╭─ Records for the task

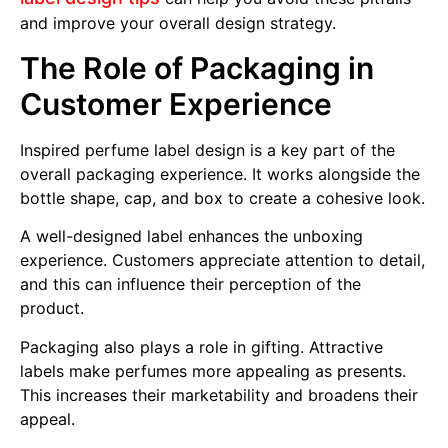
and improve your overall design strategy.
The Role of Packaging in
Customer Experience
Inspired perfume label design is a key part of the
overall packaging experience. It works alongside the
bottle shape, cap, and box to create a cohesive look.
A well-designed label enhances the unboxing
experience. Customers appreciate attention to detail,
and this can influence their perception of the
product.
Packaging also plays a role in gifting. Attractive
labels make perfumes more appealing as presents.
This increases their marketability and broadens their
appeal.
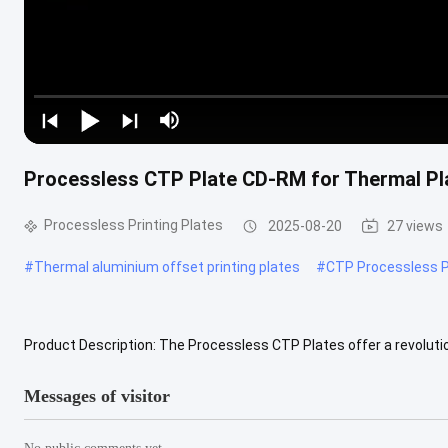
Processless CTP Plate CD-RM for Thermal P
Processless Printing Plates
2025-08-20
27 views
#
Thermal aluminium offset printing plates
#
CTP Processless P
Product Description: The Processless CTP Plates offer a revolutio
traditional plate processing, saving time and resources in the printi
Messages of visitor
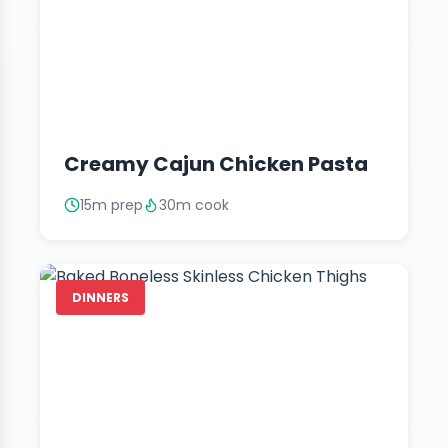
Creamy Cajun Chicken Pasta
15m prep
30m cook
DINNERS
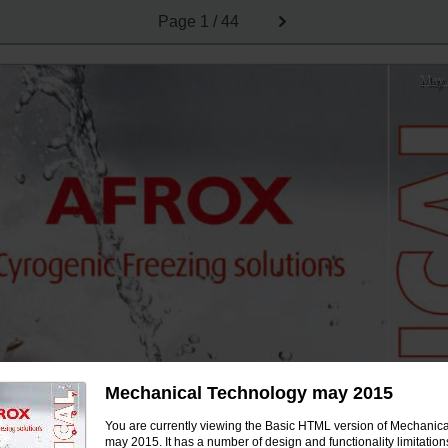
Page
1 / 44
May
Mechanical Technology may 2015
You are currently viewing the Basic HTML version of Mechanic
may 2015. It has a number of design and functionality limitation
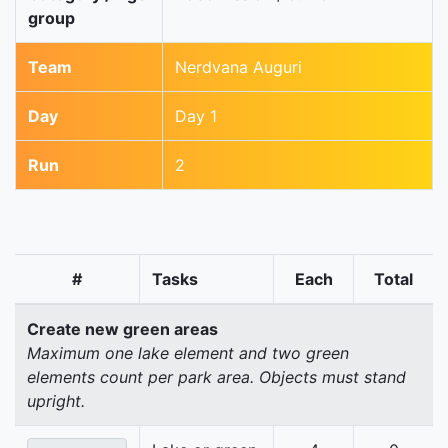
group
Team
Nerdvana Auguri
Day
Day 1
Run
2
#
Tasks
Each
Total
Create new green areas
Maximum one lake element and two green
elements count per park area. Objects must stand
upright.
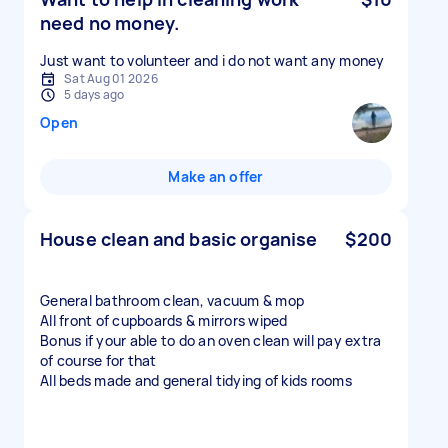
need no money.
Just want to volunteer and i do not want any money
Sat Aug 01 2026
5 days ago
Open
Make an offer
House clean and basic organise
$200
General bathroom clean, vacuum & mop
All front of cupboards & mirrors wiped
Bonus if your able to do an oven clean will pay extra
of course for that
All beds made and general tidying of kids rooms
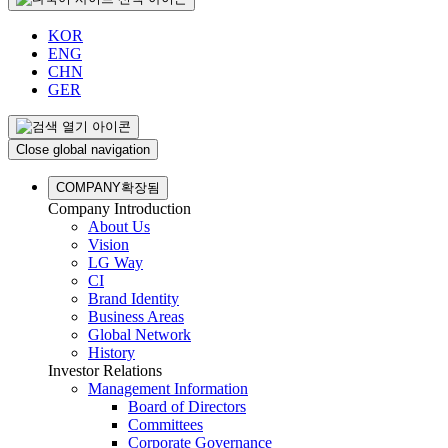
KOR
ENG
CHN
GER
Close global navigation
COMPANY
확장됨
Company Introduction
About Us
Vision
LG Way
CI
Brand Identity
Business Areas
Global Network
History
Investor Relations
Management Information
Board of Directors
Committees
Corporate Governance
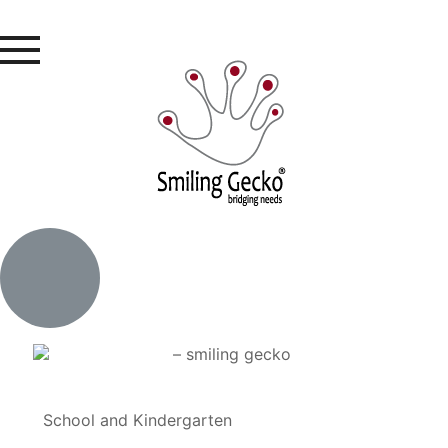
School and Kindergarten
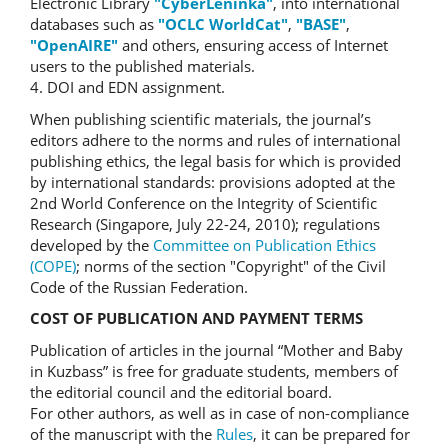
Electronic Library
"CyberLeninka"
, into international
databases such as
"OCLC WorldCat"
,
"BASE"
,
"OpenAIRE"
and others, ensuring access of Internet
users to the published materials.
4. DOI and EDN assignment.
When publishing scientific materials, the journal’s
editors adhere to the norms and rules of international
publishing ethics, the legal basis for which is provided
by international standards: provisions adopted at the
2nd World Conference on the Integrity of Scientific
Research (Singapore, July 22-24, 2010); regulations
developed by the
Committee on Publication Ethics
(COPE)
; norms of the section "Copyright" of the Civil
Code of the Russian Federation.
COST OF PUBLICATION AND PAYMENT TERMS
Publication of articles in the journal “Mother and Baby
in Kuzbass” is free for graduate students, members of
the editorial council and the editorial board.
For other authors, as well as in case of non-compliance
of the manuscript with the
Rules
, it can be prepared for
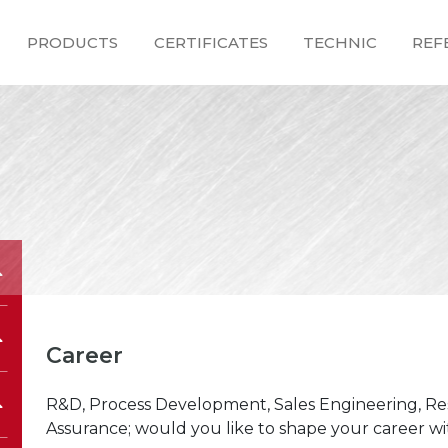
PRODUCTS
CERTIFICATES
TECHNIC
REF
Career
R&D, Process Development, Sales Engineering, Re
Assurance; would you like to shape your career wit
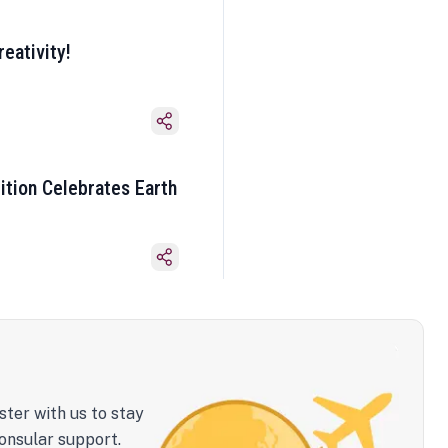
eativity!
ition Celebrates Earth
ster with us to stay
onsular support.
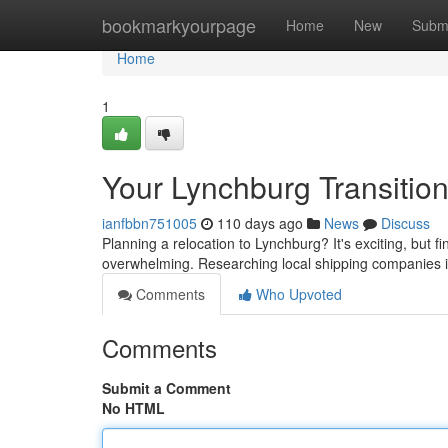
Home
bookmarkyourpage
Home
New
Subm
Home
1
Your Lynchburg Transitio
ianfbbn751005
110 days ago
News
Discuss
Planning a relocation to Lynchburg? It's exciting, but 
overwhelming. Researching local shipping companies i
Comments
Who Upvoted
Comments
Submit a Comment
No HTML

╰─

Return exactly the stretch above whose first line contains "Processless Printing Plates" and whose last line contains "General bathroom clean, vacuum & mop", and nothing outside it. The pictures should not appear.

Answer for this exercise:
Processless Printing Plates
2025-08-20
27 views
#
Thermal aluminium offset printing plates
#
CTP Processless P
Product Description: The Processless CTP Plates offer a revolutio
traditional plate processing, saving time and resources in the printi
Messages of visitor
Creamy Cajun Chicken Pasta
15m prep
30m cook
DINNERS
Page
1 / 44
May
Mechanical Technology may 2015
You are currently viewing the Basic HTML version of Mechanic
may 2015. It has a number of design and functionality limitation
group
Team
Nerdvana Auguri
Day
Day 1
Run
2
#
Tasks
Each
Total
Create new green areas
Maximum one lake element and two green
elements count per park area. Objects must stand
upright.
need no money.
Just want to volunteer and i do not want any money
Sat Aug 01 2026
5 days ago
Open
Make an offer
House clean and basic organise
$200
General bathroom clean, vacuum & mop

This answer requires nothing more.